Mann von gestern
Nach der Begnadigung von Michail Chodorkowski: Der Chefreporter der Abendzeitung, Matthias Maus, über Humanität à la Putin.
Wie kann man sich nicht freuen darüber, dass ein Sohn noch einmal seine sterbenskranke Mutter sehen kann? Schön für Michail Chodorkowski, dass er endlich begnadigt wird. Und doch ist der scheinbar so humane Akt von Wladimir Putin das Gegenteil einer großmütigen Geste. Es ist eine kalte, berechnende Machtdemonstration.
Der Kreml-Herr handelt nach Gutsherren-Art, er gibt sich nicht einmal die Mühe, seine Motive zu verschleiern. Bald sind die Olympischen Spiele in Sotschi, und das Gastgeberland verströmt den Charme von Stacheldraht in Sibirien. In der Vorweihnachtszeit die Aktivistinnen von Pussy Riot auf freien Fuß setzen, die Greenpeace-Aktivisten und dann noch seinen ärgsten Widersacher: Das sieht doch gut aus! Sieht es nicht.

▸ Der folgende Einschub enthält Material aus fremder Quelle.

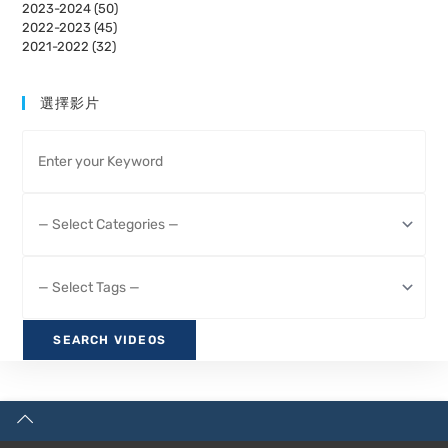
2023-2024 (50)
2022-2023 (45)
2021-2022 (32)
選擇影片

Putin herrscht in einem Staat, der Umweltaktivisten und Homosexuelle kriminalisiert, der junge Künsterinnen ins Arbeitslager sperrt und politische Gegner so lange mit Prozessen überzieht, bis sie sich demütigen lassen. „Selbstkritik“, hieß das in der Sowjet-Zeit, Putins russische Staatsmacht hat ihr Handwerk nicht verlernt.

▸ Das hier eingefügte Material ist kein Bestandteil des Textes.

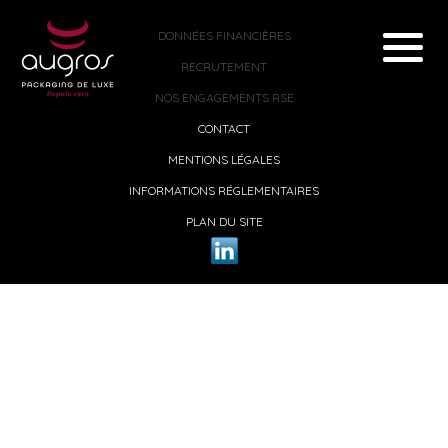
DONNÉES FINANCIÈRES
RECRUTEMENT
NOS ENGAGEMENTS RSE
CONTACT
MENTIONS LÉGALES
INFORMATIONS RÉGLEMENTAIRES
PLAN DU SITE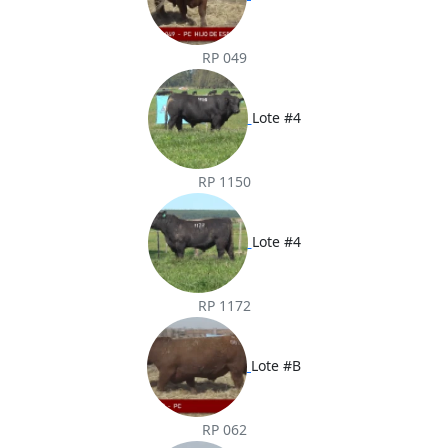
RP 049
Lote #4
RP 1150
Lote #4
RP 1172
Lote #B
RP 062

Es ist ein entwürdigendes Schauspiel, und es kann einem angst und bange werden. In der Ukraine versucht der Kreml, das Rad der Geschichte wieder zurückzudrehen. Sowjet-Träume werden mit Sowjet-Methoden verfolgt. Putin versucht sich als starker Mann. Wie lange das Erfolg hat, ist unklar. Klar ist: Ein Mann von gestern ist er schon jetzt.